I sat and passed the Elastic Certified Observability Engineer exam this week. The exam experience has changed since I sat the Elastic Certified Engineer exam two years ago but it’s still a great setup and everything ran without a problem.
The certification curriculum is a great way to get started with observability using The Elastic Stack. I answered questions about configuring and running Metricbeat, Filebeat, and Heartbeat, setting up Application Performance Monitoring, building a Kibana dashboard, creating an ingest pipeline, configuring some machine learning jobs, and other topics. I felt that the amount of knowledge you need for this exam is less than that for Elastic Certified Engineer but there’s still some depth to the material.
Observability is becoming easier to implement, and organisations are investing time and money into improving their solutions.
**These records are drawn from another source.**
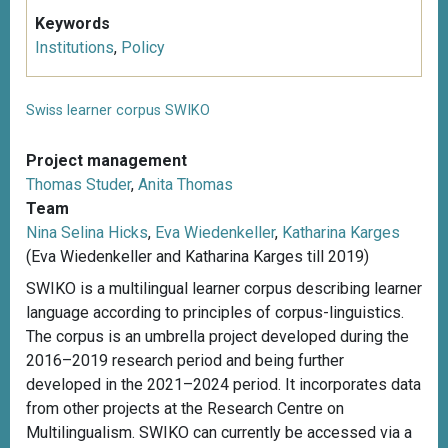
Keywords
Institutions
,
Policy
Swiss learner corpus SWIKO
Project management
Thomas Studer
,
Anita Thomas
Team
Nina Selina Hicks
,
Eva Wiedenkeller
,
Katharina Karges
(Eva Wiedenkeller and Katharina Karges till 2019)
SWIKO is a multilingual learner corpus describing learner
language according to principles of corpus-linguistics.
The corpus is an umbrella project developed during the
2016–2019 research period and being further
developed in the 2021–2024 period. It incorporates data
from other projects at the Research Centre on
Multilingualism. SWIKO can currently be accessed via a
The Elastic Stack is only one of the growing number of players in the observability field. Datadog and Prometheus are two other players who are growing their customer list.
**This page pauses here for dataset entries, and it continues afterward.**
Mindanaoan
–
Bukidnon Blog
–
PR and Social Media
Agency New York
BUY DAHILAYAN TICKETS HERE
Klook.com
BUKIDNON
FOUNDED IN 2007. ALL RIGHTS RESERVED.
A lot of technical topics can turn out to be rabbit holes of discovery, and observability is no different. Surfacing logs and metrics from all your systems is barely half the battle; there’s still deployment, storage, visualisation, and alerting to deal with, as well as correctly interpreting the data.
I’ve been reading Systems Performance 2nd Edition by Brendan Gregg and it’s been a humbling experience. There are so many moving parts in any deployment, and each component has its own features and quirks to learn.
I believe observability will become increasingly important to both large and small enterprises in the coming years. At BestPath, we’re working to improve the observability of Cisco ACI and other complementary products. We believe the tools we’re going to be providing offer customers visibility they don’t even know is possible.